Mais la fin du XVe siècle avait vu s’accroître la puissance de l’artillerie que l’on utilisait alors couramment dans les sièges et qui faisait entrer dans une phase nouvelle la lutte entre l’attaque et la défense, celle-ci modifiant constamment ses procédés pour faire face à de nouveaux moyens d’attaque.
Cet emploi du canon fit naître la fortification bastionnée dont les monuments devaient bientôt couvrir tout l’Europe. Dans ce mode de fortification, les murs d’enceinte, pour échapper aux coups de l’artillerie, étaient placés dans des fossés profonds et surmontés d’un rempart terrassé. Celui-ci empêchait malheureusement de surveiller le pied des murailles. Pour remédier à cet inconvénient, des organes nouveaux appelés bastions, répartis aux angles du tracé, permettaient aux défenseurs de s’opposer aux entreprises des assaillants par de tirs de flanquement à ciel ouvert. Enfin, pour être efficace, le tracé des ouvrages devait répondre à des règles précises, afin d’éviter les angles morts. Ces dernières conditions ne seront réalisées que plus tard grâce à Vauban.

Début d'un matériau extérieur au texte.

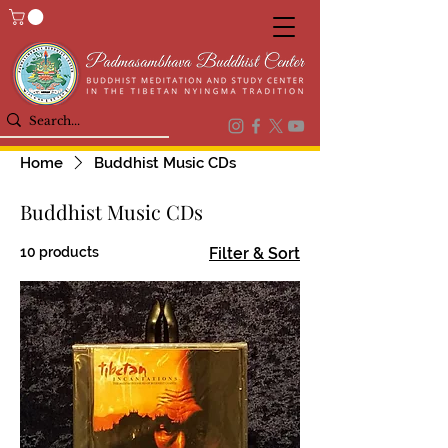
Home
Buddhist Music CDs
Buddhist Music CDs
10 products
Filter & Sort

C’est un système bastionné assez primitif qui allait être adopté par les Espagnols pour la défense du Quesnoy. Le 14 juin 1527, à l’assemblée générale des Etats de Hainaut, les sieurs Lannoy et Desmarez, premier maître des requêtes au Conseil privé de l’Empereur Charles-Quint, furent délégués par l’archiduchesse Marguerite, régente, pour obtenir 45000 florins destinés à l’entretien des fortifications du Quesnoy. Les travaux durèrent plusieurs année, les Espagnols commirent la faute de conserver la plus grande partie des anciens murs d’enceinte avec plusieurs tours anciennes. Ils commencèrent par édifier cinq gros bastions à orillons qu’ils placèrent à des endroits tels que les tirs de flanquement pour lesquels ils étaient destinés ne pouvaient être bien efficaces. Au cours de toute son existence militaire, la place du Quesnoy devait souffrir de cette transformation faite par un esprit évident d’économie.
Quatre bastions de l’enceinte de Charles-Quint existent encore, le cinquième a été isolé des remparts par Vauban, il en reste néanmoins d’importants vestiges.
C’est le 4 septembre 1654 que la ville fut occupée par les troupes françaises sans qu’il eût été nécessaire de procéder à un siège. Avant de rendre la ville, les Espagnols s’étaient efforcés de mettre les fortifications hors d’usage. Un premier travail constista à réparer ce qui avait été détérioré sans apporter de grandes modifications.Les ouvrages extérieurs furent l’objet de soins particuliers. Ces travaux étaient d’autant plus nécessaires que la place nouvellement conquise, se trouvait placée en avant-garde. Près d’elle, Condé, Valenciennes, Cambrai et Bouchain continuaient à être au pouvoir de l’ennemi. Turenne se servit de la ville comme base pendant les opérations qu’il entreprit dans la région, notamment contre Valenciennes et Condé. En 1659, le 7 novembre, le traité des Pyrénées attribua Le Quesnoy à la France. La ville devait rester à jamais française. La conquête des villes voisines par Louis XIV en 1676 décida le Roi à moderniser les fortifications de la ville. Vauban fut chargé des travaux dont il confia l’exécution à Aramand François.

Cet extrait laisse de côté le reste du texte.